These fresh additions have an added ‘N’ designation, and apparently, according to the good folks over at Notebookcheck.net, this denotes that the chip in question is made exclusively for Apple. Furthermore, this state of affairs seems to be confirmed by benchmarks that have been spotted for Apple’s new MacBook Pro machines over at Geekbench.
Now, these ‘N’ parts are 28W mobile chips – which was the case with the previously listed Core i7-1068G7 – compared to the rest of these Ice Lake processors which are either 25W or 15W TDP. So the situation is seemingly that Intel is reserving the most powerful 10th-gen Ice Lake CPUs for MacBooks, and that offering this prime silicon to Apple could be a move to help placate the laptop maker.
Remember that Apple has voiced its displeasure at Intel supply problems causing it to lose Mac sales in the past, and there’s been a whole lot of chatter about Tim Cook’s firm switching to use its own custom ARM chips before long.
Of course, we need to bear firmly in mind that we must not get carried away with the theorizing about Intel’s intentions with its Ice Lake processors here, and all this is mere speculation on our part.
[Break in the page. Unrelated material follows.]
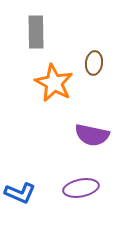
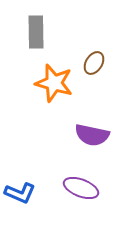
brown ellipse: rotated 25 degrees clockwise
orange star: rotated 12 degrees counterclockwise
purple ellipse: rotated 32 degrees clockwise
That said, it’s far from a wild proposition that this could be part of some move by Intel to keep Apple’s business, which certainly makes sense on a basic level. And furthermore, we could possibly see more of this kind of strategy being employed in the future. Assuming it works, of course: because there are doubtless those who would argue that it might be in danger of being too little, too late, between the threat of custom ARM silicon – or indeed hugely competitive AMD Ryzen mobile offerings.